New research from the U.S. National Center for Atmospheric Research indicates that climate change should drastically spread existing levels of oxygen loss in the oceans from 2030-2040.
Oxygen reductions are already identifiable in the southern Indian Ocean and segments of the eastern tropical Pacific and Atlantic basins, according to the findings. Supercomputer-enabled modeling indicated that the level of detectable climate-change oxygen loss would be “evident across large regions of the oceans” in roughly two decades, a press release from the University Corporation for Atmospheric Research says. However, such oxygen loss was not projected as far out as 2100 in east coastal zones of Africa, Australia, and Southeast Asia, among other regions, the researchers found.
Warmer surface waters soak up less oxygen from the atmosphere or via photosynthesis, and what oxygen does enter would be more likely to stay near the surface in the heated, lighter water. Lower oxygen levels would threaten a broad swath of sea life.
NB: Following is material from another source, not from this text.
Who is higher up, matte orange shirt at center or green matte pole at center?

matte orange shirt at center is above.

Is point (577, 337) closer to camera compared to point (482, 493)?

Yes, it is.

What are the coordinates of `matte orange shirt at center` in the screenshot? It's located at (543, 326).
“Loss of oxygen in the ocean is one of the serious side effects of a warming atmosphere, and a major threat to marine life,” NCAR scientist and study lead author Matthew Long said in the release. “Since oxygen concentrations in the ocean naturally vary depending on variations in winds and temperatures at the surface, it’s been challenging to attribute any deoxygenation to climate change. This new study tells us when we can expect the impact from climate change to overwhelm the natural variability.”
The study, funded by the National Science Foundation, was published in the journal Global Biogiochemical Cycles.